Tu étais sur mes terres, tu étais condamné Tu as été opéré, transporté sur l'île Tu es parfait. Ton corps est parfait

C'est l'heure de mon injection.

Je frappe légèrement à la porte, "entre", Amo m'attend, appuyé contre le bureau.

-"Ferme la porte."

Il tient la seringue à la main, il tremble, si frêle, si pâle.

Nos mains, nos corps, nos lèvres se cherchent, se trouvent. Le plaisir éclate, fulgurant comme la fin du monde.

Je prends la seringue sur le bureau, je vide le contenu dans le lavabo.

-"Il ne faut pas, il va nous découvrir, il voit tout, il sait tout".

-"Mais non, ne crains rien."



L'Île est vaste. Je la parcours à pied en longeant la côte. L'océan ronge la roche, pénètre profondément à l'intérieur. Il donne des coups sourds. Il nous dit de partir, de lui rendre son bien.

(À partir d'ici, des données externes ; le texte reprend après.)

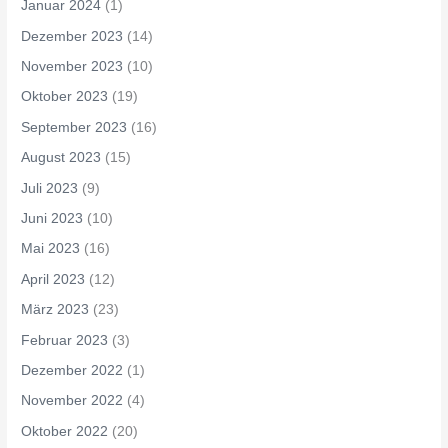
Januar 2024
(1)
Dezember 2023
(14)
November 2023
(10)
Oktober 2023
(19)
September 2023
(16)
August 2023
(15)
Juli 2023
(9)
Juni 2023
(10)
Mai 2023
(16)
April 2023
(12)
März 2023
(23)
Februar 2023
(3)
Dezember 2022
(1)
November 2022
(4)
Oktober 2022
(20)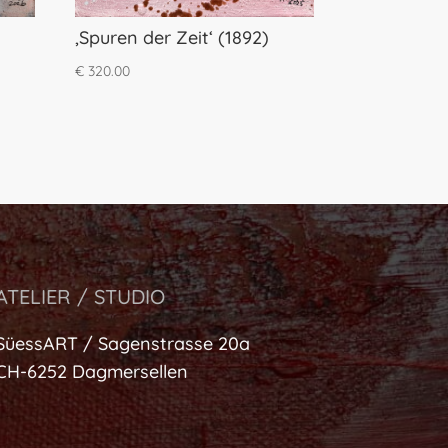
‚Spuren der Zeit‘ (1892)
€
320.00
ATELIER / STUDIO
SüessART / Sagenstrasse 20a
CH-6252 Dagmersellen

Deux formes sur la plage en contrebas. Les Fétiches. Ils sont au bord de l'eau, l'un cherche à tirer l'autre hors de portée des vagues.

Je descends sur la plage. Je tire le petit être sur les cailloux noirs. Il est inerte. Son masque est éblouissant. Je n'ose pas regarder son compagnon. Il pleure en silence.

-"Il est parti. Il ne supportait plus la souffrance. Loup, aide-moi, je n'y arriverai pas tout seul. Il voulait reposer là-haut, au pied de la falaise."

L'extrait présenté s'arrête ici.